_EXERCISE DETAILS:_
Please keep to the lines below from the one with "Vega Luna recordó al" through the one with "frente a las", and restate them word for word, ends included.

_DATA:_
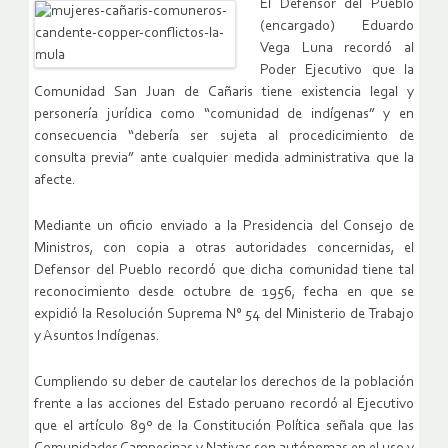
El Defensor del Pueblo
(encargado) Eduardo
Vega Luna recordó al
Poder Ejecutivo que la
Comunidad San Juan de Cañaris tiene existencia legal y
personería jurídica como “comunidad de indígenas” y en
consecuencia “debería ser sujeta al procedicimiento de
consulta previa” ante cualquier medida administrativa que la
afecte.
Mediante un oficio enviado a la Presidencia del Consejo de
Ministros, con copia a otras autoridades concernidas, el
Defensor del Pueblo recordó que dicha comunidad tiene tal
reconocimiento desde octubre de 1956, fecha en que se
expidió la Resolución Suprema N° 54 del Ministerio de Trabajo
y Asuntos Indígenas.
Cumpliendo su deber de cautelar los derechos de la población
frente a las acciones del Estado peruano recordó al Ejecutivo
que el artículo 89º de la Constitución Política señala que las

_SOLUTION TO THIS PROBLEM:_
Vega Luna recordó al
Poder Ejecutivo que la
Comunidad San Juan de Cañaris tiene existencia legal y
personería jurídica como “comunidad de indígenas” y en
consecuencia “debería ser sujeta al procedicimiento de
consulta previa” ante cualquier medida administrativa que la
afecte.
Mediante un oficio enviado a la Presidencia del Consejo de
Ministros, con copia a otras autoridades concernidas, el
Defensor del Pueblo recordó que dicha comunidad tiene tal
reconocimiento desde octubre de 1956, fecha en que se
expidió la Resolución Suprema N° 54 del Ministerio de Trabajo
y Asuntos Indígenas.
Cumpliendo su deber de cautelar los derechos de la población
frente a las acciones del Estado peruano recordó al Ejecutivo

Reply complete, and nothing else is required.